Robert Millikan's famous oil-drop experiments were carried out at the University of Chicago from 1909 to determine the magnitude of the charge of the electron (since May 2019, this quantity has been fixed by definition at $1.602176634 \times 10^{-19}\;\mathrm{C}$.) In a single experiment, an electrically charged oil droplet was observed to fall a known distance, $d$, between two uncharged plates at its terminal velocity, $v_g$: from the time taken, $t_g$, the droplet's radius, $a$, can be deduced. Next, a voltage was applied to the plates, inducing an electric field between them. As the droplet rises under the resulting net force, the time taken, $t_e$, for it to move back up through the same distance, $d$, can be used to deduce its total charge, $q$, which is observed to be an integer multiple of the same base value, $e$, that is: $q=Ne$.

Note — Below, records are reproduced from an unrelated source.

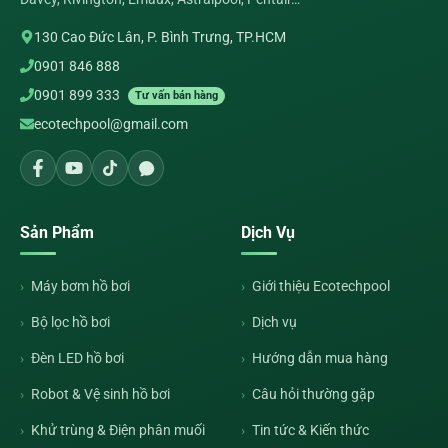
130 Cao Đức Lân, P. Bình Trưng, TP.HCM
0901 846 888
0901 899 333
Tư vấn bán hàng
ecotechpool@gmail.com
Sản Phẩm
Dịch Vụ
Máy bơm hồ bơi
Giới thiệu Ecotechpool
Bộ lọc hồ bơi
Dịch vụ
Đèn LED hồ bơi
Hướng dẫn mua hàng
Robot & Vệ sinh hồ bơi
Câu hỏi thường gặp
Khử trùng & Điện phân muối
Tin tức & Kiến thức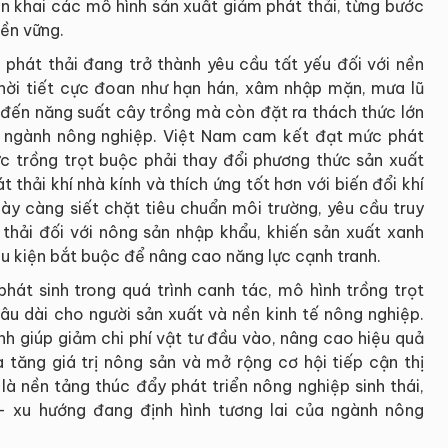
n khai các mô hình sản xuất giảm phát thải, từng bước
bền vững.
 phát thải đang trở thành yêu cầu tất yếu đối với nền
thời tiết cực đoan như hạn hán, xâm nhập mặn, mưa lũ
 đến năng suất cây trồng mà còn đặt ra thách thức lớn
ủa ngành nông nghiệp. Việt Nam cam kết đạt mức phát
ực trồng trọt buộc phải thay đổi phương thức sản xuất
 thải khí nhà kính và thích ứng tốt hơn với biến đổi khí
gày càng siết chặt tiêu chuẩn môi trường, yêu cầu truy
thải đối với nông sản nhập khẩu, khiến sản xuất xanh
u kiện bắt buộc để nâng cao năng lực cạnh tranh.
hát sinh trong quá trình canh tác, mô hình trồng trọt
 lâu dài cho người sản xuất và nền kinh tế nông nghiệp.
h giúp giảm chi phí vật tư đầu vào, nâng cao hiệu quả
 tăng giá trị nông sản và mở rộng cơ hội tiếp cận thị
là nền tảng thúc đẩy phát triển nông nghiệp sinh thái,
– xu hướng đang định hình tương lai của ngành nông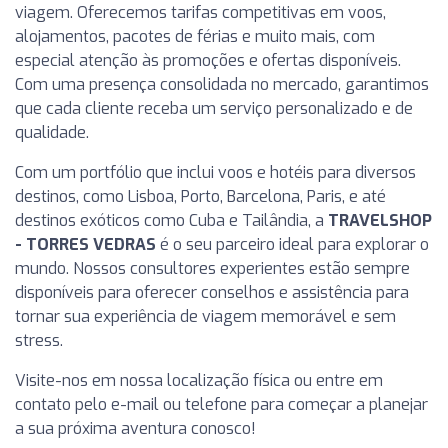
viagem. Oferecemos tarifas competitivas em voos,
alojamentos, pacotes de férias e muito mais, com
especial atenção às promoções e ofertas disponíveis.
Com uma presença consolidada no mercado, garantimos
que cada cliente receba um serviço personalizado e de
qualidade.
Com um portfólio que inclui voos e hotéis para diversos
destinos, como Lisboa, Porto, Barcelona, Paris, e até
destinos exóticos como Cuba e Tailândia, a
TRAVELSHOP
- TORRES VEDRAS
é o seu parceiro ideal para explorar o
mundo. Nossos consultores experientes estão sempre
disponíveis para oferecer conselhos e assistência para
tornar sua experiência de viagem memorável e sem
stress.
Visite-nos em nossa localização física ou entre em
contato pelo e-mail ou telefone para começar a planejar
a sua próxima aventura conosco!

In this example we adopt a coordinate system in which the droplet's vertical position, $z$, increases in the "up" direction. For the free-fall part of the experiment, when the droplet falls at constant terminal velocity $v_g=-d/t_g$ there is no net force on it: the sum of the gravitational and drag forces is zero: $$ F_g + F_d = 0 \quad \Rightarrow -m'g - 6\pi\eta a v_g = 0, $$ where $m' = \frac{4}{3}\pi a^3\rho' = \frac{4}{3}\pi a^3(\rho_\mathrm{oil} - \rho_\mathrm{air})$ is the effective mass of the droplet (after the mass of air it displaces is taken into account), $g = 9.803\;\mathrm{m\,s^{-1}}$ is the acceleration due to gravity in Chicago, and $\eta = 1.859 \times 10^{-5}\;\mathrm{kg\,m^{-1}\,s^{-1}}$ is the air viscosity under the experimental conditions (temperature, humidity, etc.). Rearranging, we get the following expression for the droplet radius: $$ a = \sqrt{\frac{-9\eta v_g}{2\rho'g}}. $$ When a suitable voltage is applied to the plates and the droplet moves upwards at a constant velocity $v_e=d/t_e$, the force due to the electric field is balanced by gravity and the drag force (at this new velocity): \begin{align*} & F_e + F_g + F_\mathrm{d}' = 0 \quad \Rightarrow qE + 6\pi\eta a v_g - 6\pi\eta a v_e = 0\\ \Rightarrow \quad & q = \frac{6\pi\eta a(v_e - v_g)}{E} = \frac{6\pi\eta ad}{E}\left( \frac{1}{t_g} + \frac{1}{t_e} \right) \end{align*} Each droplet (labeled A – H) was observed three times for each different charge, $q$, acquired by exposure to X-rays (up to seven experiments per droplet).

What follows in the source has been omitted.